Since the test uses randomly generated numbers, it's hard to assert on them. But if you run it several times, you should see that the difference between stored items on each partition is always around 4 points. After 3 consecutive runs, the biggest difference I got was 9 points for (partition1=38%, partition2=29%, partition3=33%) distribution.

Although the distribution is rather correct, please remember that if in your dataset some partitioning keys are more popular than the others, you will end up with unbalanced dataset whatever happens - unless you use round-robin algorithm but it won't work for all data use cases, like for instance the ones involving grouping.
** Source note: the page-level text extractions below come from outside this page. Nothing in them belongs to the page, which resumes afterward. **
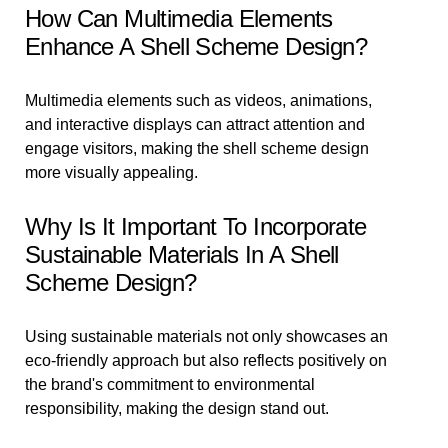
How Can Multimedia Elements
Enhance A Shell Scheme Design?
Multimedia elements such as videos, animations,
and interactive displays can attract attention and
engage visitors, making the shell scheme design
more visually appealing.
Why Is It Important To Incorporate
Sustainable Materials In A Shell
Scheme Design?
Using sustainable materials not only showcases an
eco-friendly approach but also reflects positively on
the brand's commitment to environmental
responsibility, making the design stand out.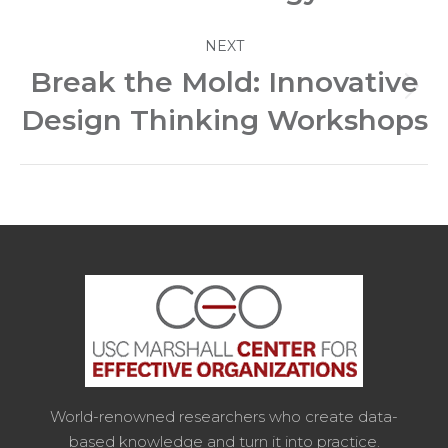
NEXT
Break the Mold: Innovative
Next
Design Thinking Workshops
post:
World-renowned researchers who create data-
based knowledge and turn it into practice.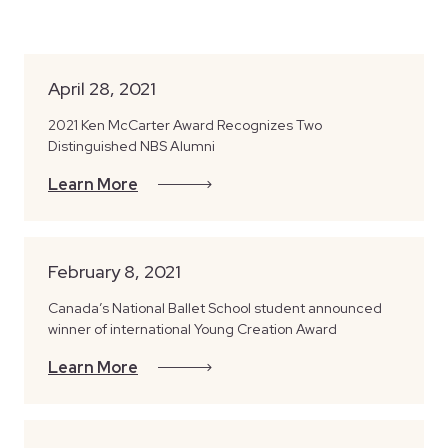
April 28, 2021
2021 Ken McCarter Award Recognizes Two
Distinguished NBS Alumni
Learn More
February 8, 2021
Canada’s National Ballet School student announced
winner of international Young Creation Award
Learn More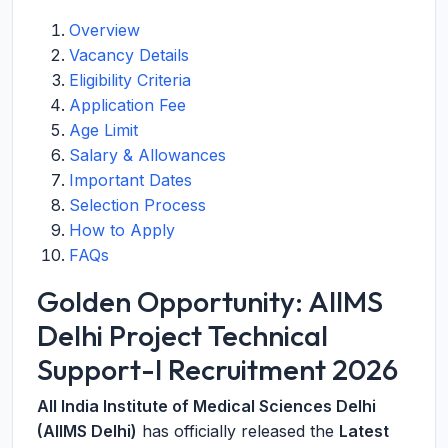
Overview
Vacancy Details
Eligibility Criteria
Application Fee
Age Limit
Salary & Allowances
Important Dates
Selection Process
How to Apply
FAQs
Golden Opportunity: AIIMS
Delhi Project Technical
Support-I Recruitment 2026
All India Institute of Medical Sciences Delhi
(AIIMS Delhi)
has officially released the
Latest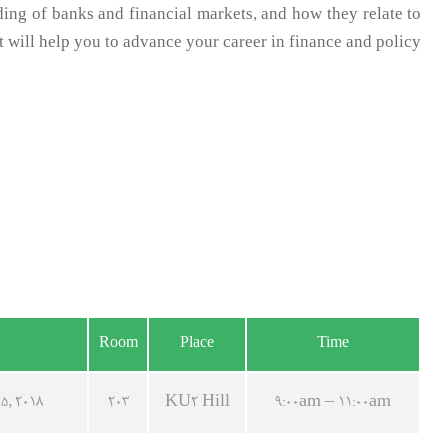
ng of banks and financial markets, and how they relate to
t will help you to advance your career in finance and policy.
Room
Place
Time
5, 2018
203
KU2 Hill
9:00am – 11:00am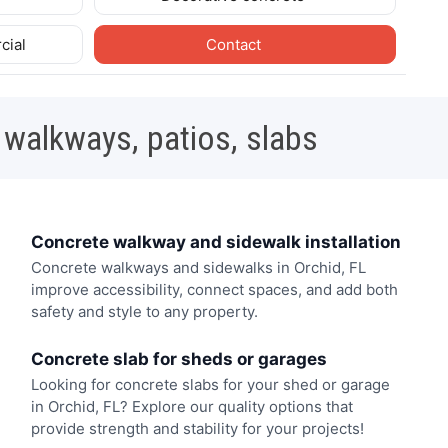
cial
Contact
 walkways, patios, slabs
Concrete walkway and sidewalk installation
Concrete walkways and sidewalks in Orchid, FL
improve accessibility, connect spaces, and add both
safety and style to any property.
Concrete slab for sheds or garages
Looking for concrete slabs for your shed or garage
in Orchid, FL? Explore our quality options that
provide strength and stability for your projects!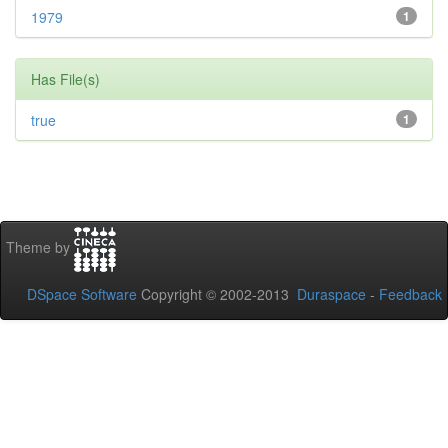
1979
1
Has File(s)
true
1
Theme by
DSpace Software
Copyright © 2002-2013
Duraspace
-
Feedback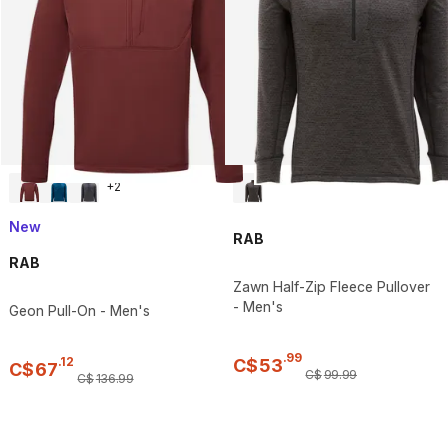
+
2
New
RAB
RAB
Zawn Half-Zip Fleece Pullover
- Men's
Geon Pull-On - Men's
.
99
.
12
C$
53
C$
67
C$
99
.
99
C$
136
.
99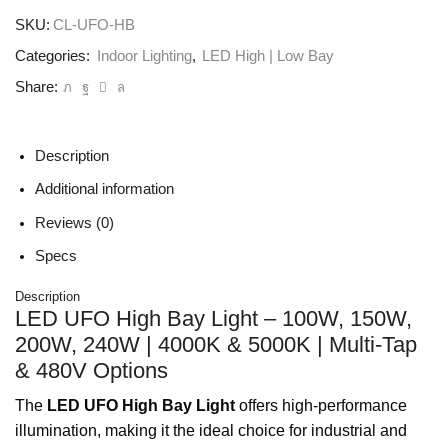
SKU:
CL-UFO-HB
Categories:
Indoor Lighting
,
LED High | Low Bay
Share:
Description
Additional information
Reviews (0)
Specs
Description
LED UFO High Bay Light – 100W, 150W,
200W, 240W | 4000K & 5000K | Multi-Tap
& 480V Options
The
LED UFO High Bay Light
offers high-performance
illumination, making it the ideal choice for industrial and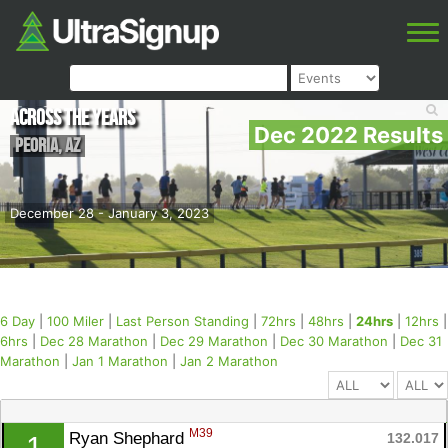
Across the Years
Dec 2022 Results
Peoria
,
AZ
December 28 - January 3, 2023
6 Day
|
100 Miler
|
Last Person Standing
|
72hrs
|
48hrs
|
24hrs
|
12hrs
|
6hrs
|
Dec 28 Marathon
|
Dec 29 Marathon
|
Dec 30 Marathon
|
Dec 31
Marathon
|
Jan 1 Marathon
|
Jan 2 Marathon
M39
Ryan Shephard 
132.017
1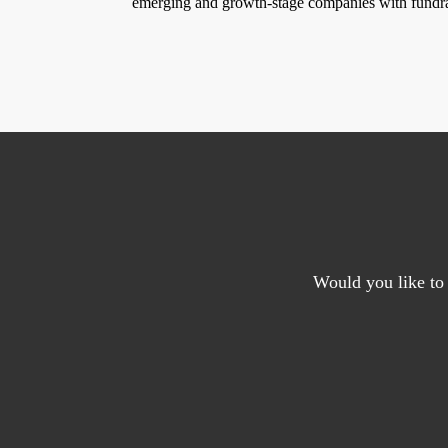
emerging and growth-stage companies with fundr
Would you like to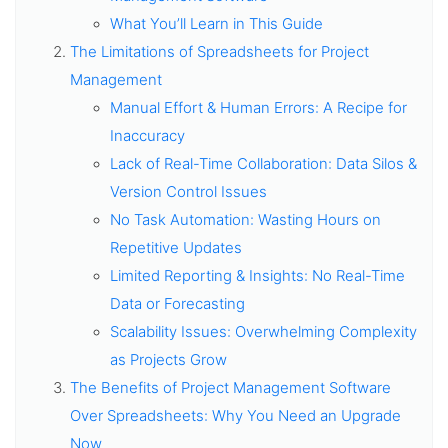
What You’ll Learn in This Guide
The Limitations of Spreadsheets for Project
Management
Manual Effort & Human Errors: A Recipe for
Inaccuracy
Lack of Real-Time Collaboration: Data Silos &
Version Control Issues
No Task Automation: Wasting Hours on
Repetitive Updates
Limited Reporting & Insights: No Real-Time
Data or Forecasting
Scalability Issues: Overwhelming Complexity
as Projects Grow
The Benefits of Project Management Software
Over Spreadsheets: Why You Need an Upgrade
Now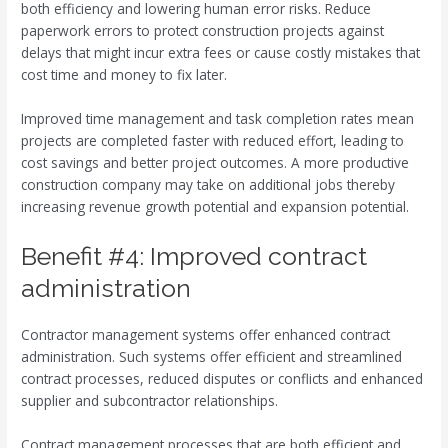
both efficiency and lowering human error risks. Reduce
paperwork errors to protect construction projects against
delays that might incur extra fees or cause costly mistakes that
cost time and money to fix later.
Improved time management and task completion rates mean
projects are completed faster with reduced effort, leading to
cost savings and better project outcomes. A more productive
construction company may take on additional jobs thereby
increasing revenue growth potential and expansion potential.
Benefit #4: Improved contract
administration
Contractor management systems offer enhanced contract
administration. Such systems offer efficient and streamlined
contract processes, reduced disputes or conflicts and enhanced
supplier and subcontractor relationships.
Contract management processes that are both efficient and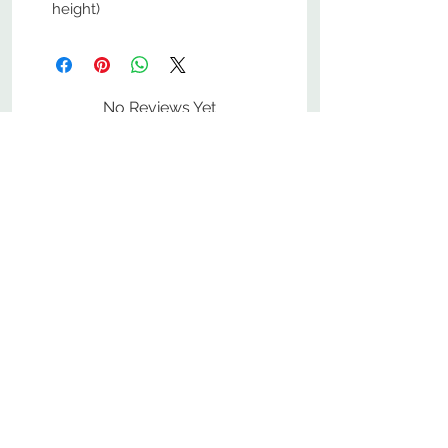
height)
No Reviews Yet
Share your thoughts. Be the first to
leave a review.
Leave a Review
800-380-1033
9
7
M
-F
AM-
PM​ CST ​
ONDAY
RIDAY
10
2
S
AM-
PM​ CST ​
ATURDAY
▲
Cabinets ▼
▲
More Products ▼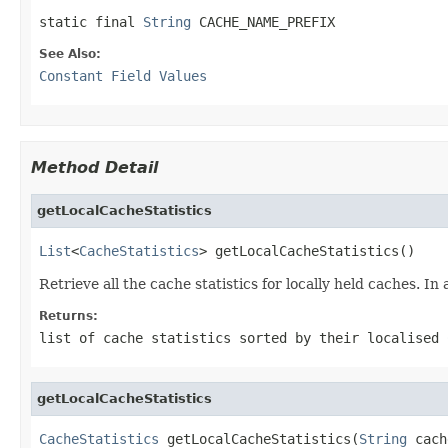
static final 
String
 CACHE_NAME_PREFIX
See Also:
Constant Field Values
Method Detail
getLocalCacheStatistics
List
<
CacheStatistics
> getLocalCacheStatistics()
Retrieve all the cache statistics for locally held caches. In
Returns:
list of cache statistics sorted by their localised
getLocalCacheStatistics
CacheStatistics
 getLocalCacheStatistics(
String
 cach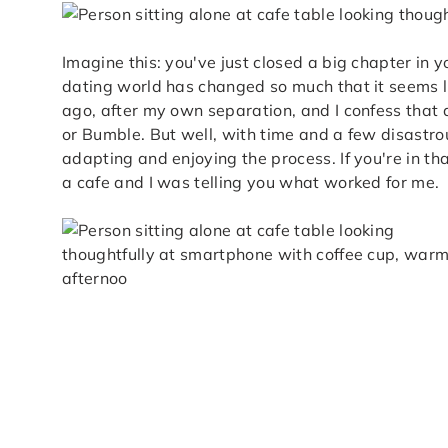
Imagine this: you've just closed a big chapter in y
dating world has changed so much that it seems li
ago, after my own separation, and I confess that at 
or Bumble. But well, with time and a few disastrous
adapting and enjoying the process. If you're in that
a cafe and I was telling you what worked for me.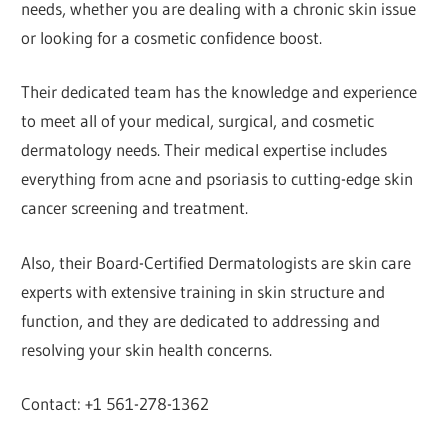
needs, whether you are dealing with a chronic skin issue
or looking for a cosmetic confidence boost.
Their dedicated team has the knowledge and experience
to meet all of your medical, surgical, and cosmetic
dermatology needs. Their medical expertise includes
everything from acne and psoriasis to cutting-edge skin
cancer screening and treatment.
Also, their Board-Certified Dermatologists are skin care
experts with extensive training in skin structure and
function, and they are dedicated to addressing and
resolving your skin health concerns.
Contact: +1 561-278-1362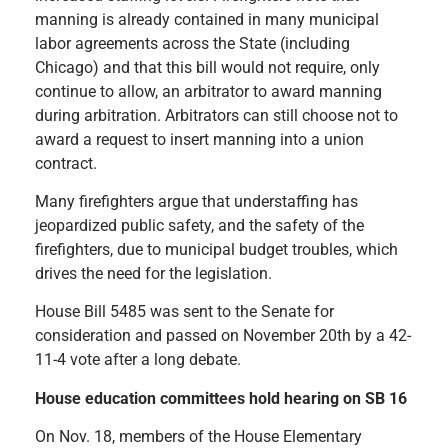
manning is already contained in many municipal
labor agreements across the State (including
Chicago) and that this bill would not require, only
continue to allow, an arbitrator to award manning
during arbitration. Arbitrators can still choose not to
award a request to insert manning into a union
contract.
Many firefighters argue that understaffing has
jeopardized public safety, and the safety of the
firefighters, due to municipal budget troubles, which
drives the need for the legislation.
House Bill 5485 was sent to the Senate for
consideration and passed on November 20th by a 42-
11-4 vote after a long debate.
House education committees hold hearing on SB 16
On Nov. 18, members of the House Elementary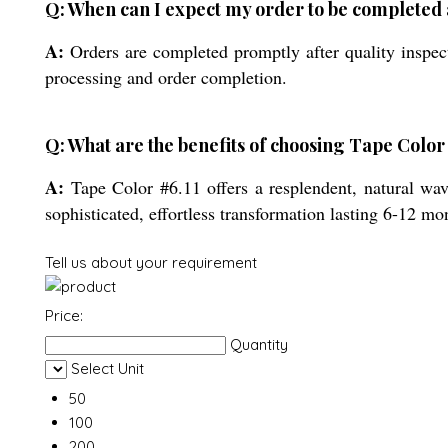
Q: When can I expect my order to be completed
A:
Orders are completed promptly after quality inspect
processing and order completion.
Q: What are the benefits of choosing Tape Color 
A:
Tape Color #6.11 offers a resplendent, natural wav
sophisticated, effortless transformation lasting 6-12 mo
Tell us about your requirement
Price:
Quantity
Select Unit
50
100
200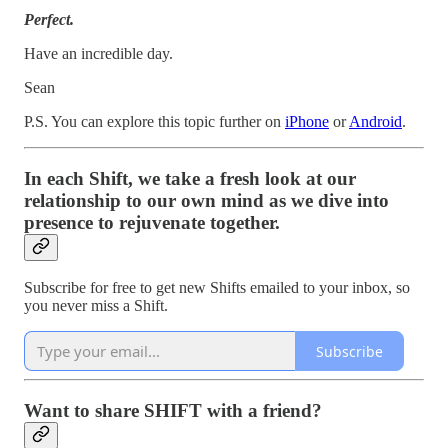
Perfect.
Have an incredible day.
Sean
P.S. You can explore this topic further on
iPhone
or
Android
.
In each Shift, we take a fresh look at our
relationship to our own mind as we dive into
presence to rejuvenate together.
Subscribe for free to get new Shifts emailed to your inbox, so
you never miss a Shift.
Subscribe
Want to share SHIFT with a friend?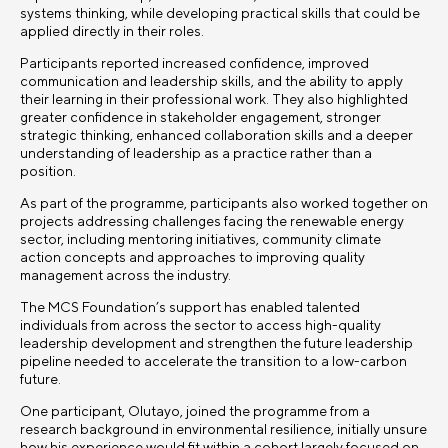
systems thinking, while developing practical skills that could be
applied directly in their roles.
Participants reported increased confidence, improved
communication and leadership skills, and the ability to apply
their learning in their professional work. They also highlighted
greater confidence in stakeholder engagement, stronger
strategic thinking, enhanced collaboration skills and a deeper
understanding of leadership as a practice rather than a
position.
As part of the programme, participants also worked together on
projects addressing challenges facing the renewable energy
sector, including mentoring initiatives, community climate
action concepts and approaches to improving quality
management across the industry.
The MCS Foundation’s support has enabled talented
individuals from across the sector to access high-quality
leadership development and strengthen the future leadership
pipeline needed to accelerate the transition to a low-carbon
future.
One participant, Olutayo, joined the programme from a
research background in environmental resilience, initially unsure
how his experience would fit within a cohort largely focused on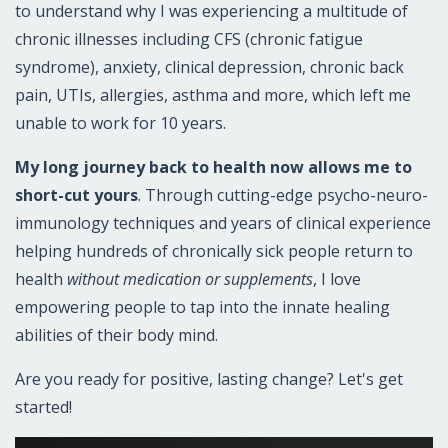
to understand why I was experiencing a multitude of
chronic illnesses including CFS (chronic fatigue
syndrome), anxiety, clinical depression, chronic back
pain, UTIs, allergies, asthma and more, which left me
unable to work for 10 years.
My long journey back to health now allows me to
short-cut yours
. Through cutting-edge psycho-neuro-
immunology techniques and years of clinical experience
helping hundreds of chronically sick people return to
health
without medication or supplements
, I love
empowering people to tap into the innate healing
abilities of their body mind.
Are you ready for positive, lasting change? Let's get
started!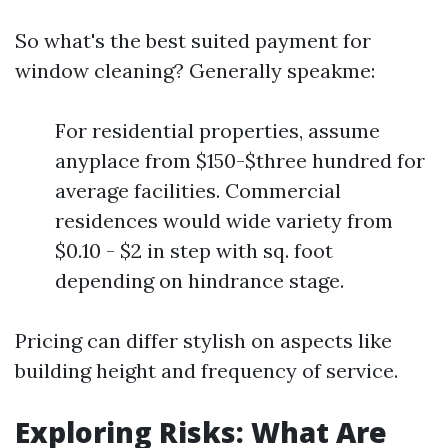
So what's the best suited payment for
window cleaning? Generally speakme:
For residential properties, assume
anyplace from $150-$three hundred for
average facilities. Commercial
residences would wide variety from
$0.10 - $2 in step with sq. foot
depending on hindrance stage.
Pricing can differ stylish on aspects like
building height and frequency of service.
Exploring Risks: What Are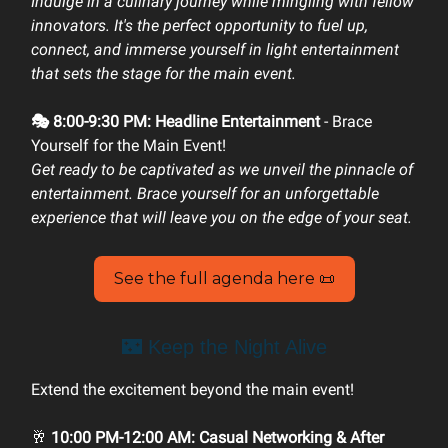
Indulge in a culinary journey while mingling with fellow
innovators. It's the perfect opportunity to fuel up,
connect, and immerse yourself in light entertainment
that sets the stage for the main event.
🎭 8:00-9:30 PM: Headline Entertainment
- Brace
Yourself for the Main Event!
Get ready to be captivated as we unveil the pinnacle of
entertainment. Brace yourself for an unforgettable
experience that will leave you on the edge of your seat.
See the full agenda here 📜
🌃 Keep the Night Alive
Extend the excitement beyond the main event!
🥂
10:00 PM-12:00 AM: Casual Networking & After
Range partitioning is one of 3 partitioning strategies in Apache Spark. As shown in the post, it can be used pretty easily in Apache Spark SQL module thanks to the repartitionBy method taking as parameters the number of targeted partitions and the columns used in the partitioning. In the 3rd section you can see some of the implementation details. Among them you will find the method used to define partition boundaries. The logic uses data sampled with reservoir sampling algorithm to figure out the partitions to create. In the following test cases you can see that this method works pretty well and guarantees quite even data distribution across partitions.